Collected data:

_ _ _ _ _ _ _

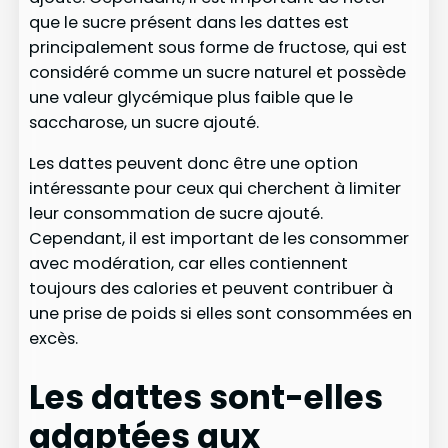
que le sucre présent dans les dattes est
principalement sous forme de fructose, qui est
considéré comme un sucre naturel et possède
une valeur glycémique plus faible que le
saccharose, un sucre ajouté.
Les dattes peuvent donc être une option
intéressante pour ceux qui cherchent à limiter
leur consommation de sucre ajouté.
Cependant, il est important de les consommer
avec modération, car elles contiennent
toujours des calories et peuvent contribuer à
une prise de poids si elles sont consommées en
excès.
Les dattes sont-elles
adaptées aux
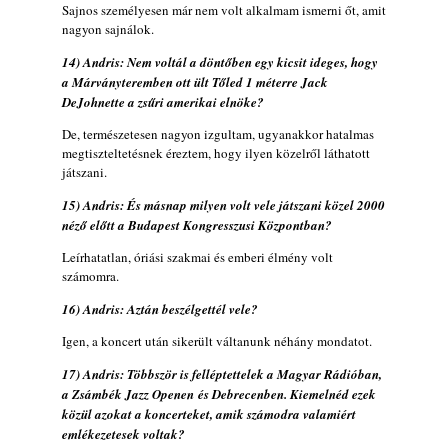
Sajnos személyesen már nem volt alkalmam ismerni őt, amit
nagyon sajnálok.
14) Andris: Nem voltál a döntőben egy kicsit ideges, hogy
a Márványteremben ott ült Tőled 1 méterre Jack
DeJohnette a zsűri amerikai elnöke?
De, természetesen nagyon izgultam, ugyanakkor hatalmas
megtiszteltetésnek éreztem, hogy ilyen közelről láthatott
játszani.
15) Andris: És másnap milyen volt vele játszani közel 2000
néző előtt a Budapest Kongresszusi Központban?
Leírhatatlan, óriási szakmai és emberi élmény volt
számomra.
16) Andris: Aztán beszélgettél vele?
Igen, a koncert után sikerült váltanunk néhány mondatot.
17) Andris: Többször is felléptettelek a Magyar Rádióban,
a Zsámbék Jazz Openen és Debrecenben. Kiemelnéd ezek
közül azokat a koncerteket, amik számodra valamiért
emlékezetesek voltak?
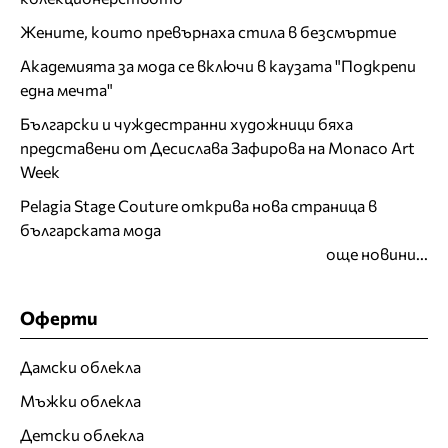
Жените, които превърнаха стила в безсмъртие
Академията за мода се включи в каузата "Подкрепи
една мечта"
Български и чуждестранни художници бяха
представени от Десислава Зафирова на Monaco Art
Week
Pelagia Stage Couture открива нова страница в
българската мода
още новини...
Оферти
Дамски облекла
Мъжки облекла
Детски облекла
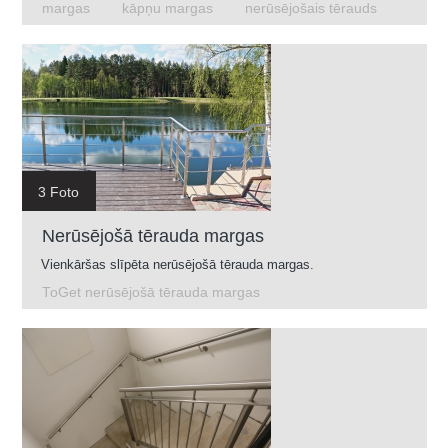
margas
kāpņu margas
nerūsējošais tērauds
3 Foto
Nerūsējošā tērauda margas
Vienkāršas slīpēta nerūsējošā tērauda margas.
ToGet nerūsējošā tērauda margas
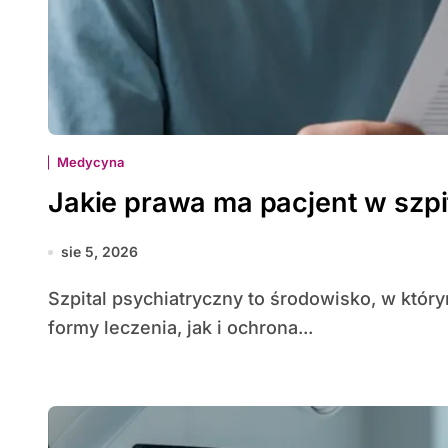
Medycyna
Jakie prawa ma pacjent w szp
sie 5, 2026
Szpital psychiatryczny to środowisko, w którym gwarantowane są zarówno specjalistyczne
formy leczenia, jak i ochrona...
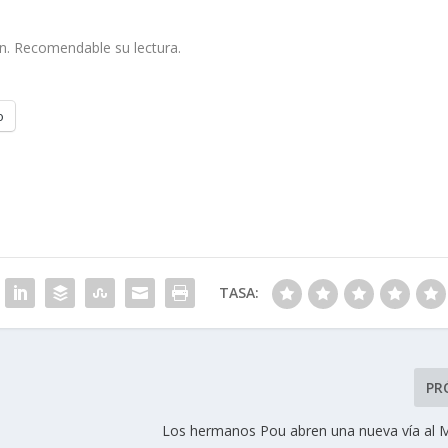
ón. Recomendable su lectura.
o
TASA:
PR
Los hermanos Pou abren una nueva vía al 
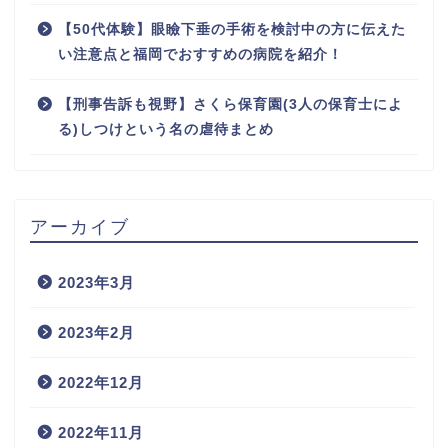
【50代体験】眼瞼下垂の手術を検討中の方に伝えた
い注意点と福岡でおすすめの病院を紹介！
【刑事告訴も視野】さくら保育園(3人の保育士によ
る)しつけという名の虐待まとめ
アーカイブ
2023年3月
2023年2月
2022年12月
2022年11月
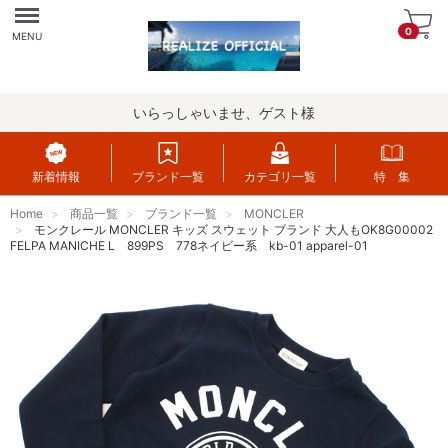
Menu
0
MENU
いらっしゃいませ、ゲスト様
新着情報
ブランド一覧
カテゴリ一覧
特 集
Home
商品一覧
ブランド一覧
MONCLER
モンクレール MONCLER キッズ スウェット ブランド 大人もOK8G00002
FELPA MANICHE L 899PS 778ネイビー系 kb-01 apparel-01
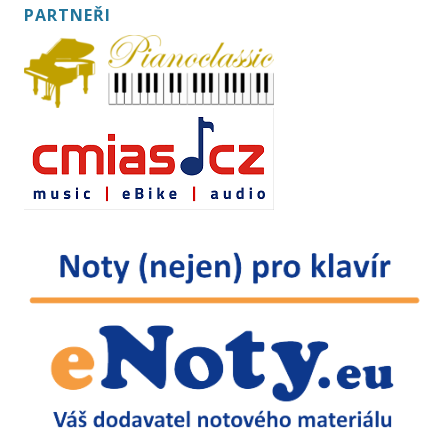
PARTNEŘI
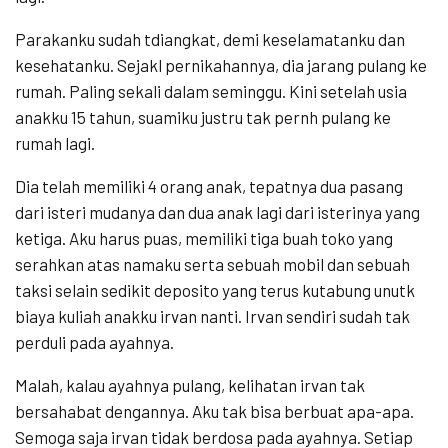
Parakanku sudah tdiangkat, demi keselamatanku dan
kesehatanku. Sejakl pernikahannya, dia jarang pulang ke
rumah. Paling sekali dalam seminggu. Kini setelah usia
anakku 15 tahun, suamiku justru tak pernh pulang ke
rumah lagi.
Dia telah memiliki 4 orang anak, tepatnya dua pasang
dari isteri mudanya dan dua anak lagi dari isterinya yang
ketiga. Aku harus puas, memiliki tiga buah toko yang
serahkan atas namaku serta sebuah mobil dan sebuah
taksi selain sedikit deposito yang terus kutabung unutk
biaya kuliah anakku irvan nanti. Irvan sendiri sudah tak
perduli pada ayahnya.
Malah, kalau ayahnya pulang, kelihatan irvan tak
bersahabat dengannya. Aku tak bisa berbuat apa-apa.
Semoga saja irvan tidak berdosa pada ayahnya. Setiap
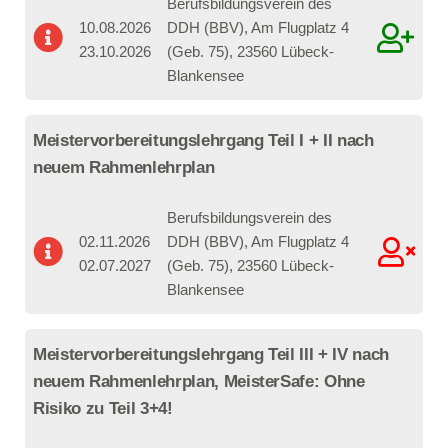
Berufsbildungsverein des
10.08.2026
DDH (BBV), Am Flugplatz 4
23.10.2026
(Geb. 75), 23560 Lübeck-
Blankensee
Meistervorbereitungslehrgang Teil I + II nach
neuem Rahmenlehrplan
Berufsbildungsverein des
02.11.2026
DDH (BBV), Am Flugplatz 4
02.07.2027
(Geb. 75), 23560 Lübeck-
Blankensee
Meistervorbereitungslehrgang Teil III + IV nach
neuem Rahmenlehrplan, MeisterSafe: Ohne
Risiko zu Teil 3+4!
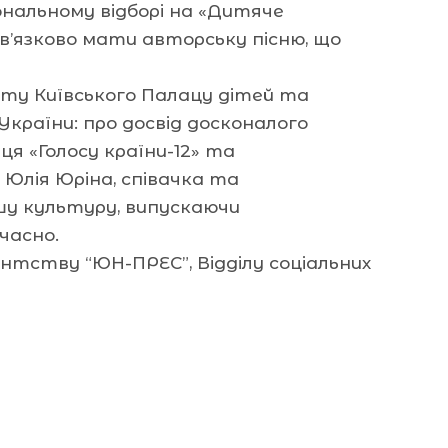
ональному відборі на «Дитяче
в’язково мати авторську пісню, що
рту Київського Палацу дітей та
країни: про досвід досконалого
ця «Голосу країни-12» та
 Юлія Юріна, співачка та
шу культуру, випускаючи
часно.
нтству “ЮН-ПРЕС”, Відділу соціальних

_ _ _ _ _ _ _

§ **Problem**: For each line above that includes the word "облекла", make a copy of that line.

§ **Completed exercise**:
Дамски облекла
Мъжки облекла
Детски облекла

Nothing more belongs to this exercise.